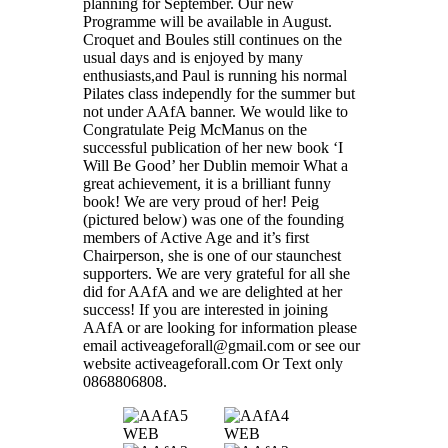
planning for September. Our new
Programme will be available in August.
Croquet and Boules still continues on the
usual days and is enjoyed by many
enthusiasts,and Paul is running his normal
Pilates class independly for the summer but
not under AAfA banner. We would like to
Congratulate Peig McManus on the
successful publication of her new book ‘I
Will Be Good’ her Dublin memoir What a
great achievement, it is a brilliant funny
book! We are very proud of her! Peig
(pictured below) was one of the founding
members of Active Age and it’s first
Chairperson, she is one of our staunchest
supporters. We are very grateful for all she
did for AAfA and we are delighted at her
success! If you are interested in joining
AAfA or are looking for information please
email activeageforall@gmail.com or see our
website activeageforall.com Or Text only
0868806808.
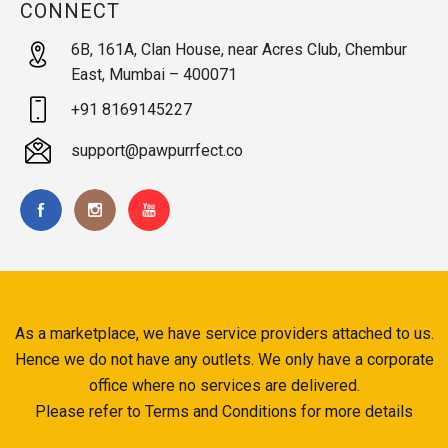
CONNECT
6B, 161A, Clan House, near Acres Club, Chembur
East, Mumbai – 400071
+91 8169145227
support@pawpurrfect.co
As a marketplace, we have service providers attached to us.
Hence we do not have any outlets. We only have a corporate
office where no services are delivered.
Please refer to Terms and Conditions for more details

Work to be completed:
Give back each entry exactly as it appears, with no pictures.

Written solution:
planning for September. Our new
Programme will be available in August.
Croquet and Boules still continues on the
usual days and is enjoyed by many
enthusiasts,and Paul is running his normal
Pilates class independly for the summer but
not under AAfA banner. We would like to
Congratulate Peig McManus on the
successful publication of her new book ‘I
Will Be Good’ her Dublin memoir What a
great achievement, it is a brilliant funny
book! We are very proud of her! Peig
(pictured below) was one of the founding
members of Active Age and it’s first
Chairperson, she is one of our staunchest
supporters. We are very grateful for all she
did for AAfA and we are delighted at her
success! If you are interested in joining
AAfA or are looking for information please
email activeageforall@gmail.com or see our
website activeageforall.com Or Text only
0868806808.
CONNECT
6B, 161A, Clan House, near Acres Club, Chembur
East, Mumbai – 400071
+91 8169145227
support@pawpurrfect.co
As a marketplace, we have service providers attached to us.
Hence we do not have any outlets. We only have a corporate
office where no services are delivered.
Please refer to Terms and Conditions for more details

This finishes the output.